Task material:
-------------------------

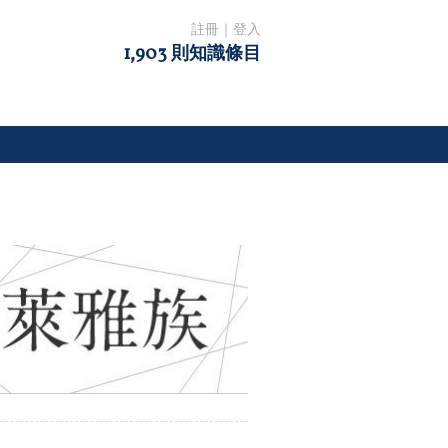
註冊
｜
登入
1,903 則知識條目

-------------------------

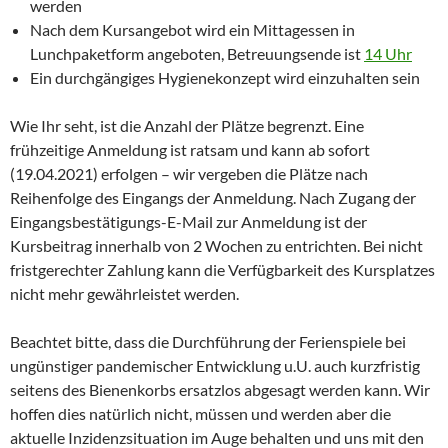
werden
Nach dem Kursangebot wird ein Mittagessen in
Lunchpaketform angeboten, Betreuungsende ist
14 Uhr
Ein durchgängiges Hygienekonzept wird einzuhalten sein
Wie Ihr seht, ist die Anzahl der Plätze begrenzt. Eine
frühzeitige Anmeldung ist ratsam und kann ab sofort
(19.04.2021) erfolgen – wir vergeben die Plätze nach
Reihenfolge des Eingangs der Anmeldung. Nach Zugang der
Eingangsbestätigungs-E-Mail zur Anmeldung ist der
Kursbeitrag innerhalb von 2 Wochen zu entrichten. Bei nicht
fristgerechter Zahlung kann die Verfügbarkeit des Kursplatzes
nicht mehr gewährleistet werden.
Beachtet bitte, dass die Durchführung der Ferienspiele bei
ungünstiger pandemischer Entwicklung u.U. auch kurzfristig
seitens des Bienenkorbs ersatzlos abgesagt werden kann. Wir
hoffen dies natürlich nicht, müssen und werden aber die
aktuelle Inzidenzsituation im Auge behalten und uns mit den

-------------------------

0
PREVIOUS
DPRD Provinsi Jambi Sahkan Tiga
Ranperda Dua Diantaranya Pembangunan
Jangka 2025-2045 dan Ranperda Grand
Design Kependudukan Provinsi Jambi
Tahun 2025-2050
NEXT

-------------------------

Exercise goal:
Reproduce every line above containing "Plätze".

Exercise result:
Wie Ihr seht, ist die Anzahl der Plätze begrenzt. Eine
(19.04.2021) erfolgen – wir vergeben die Plätze nach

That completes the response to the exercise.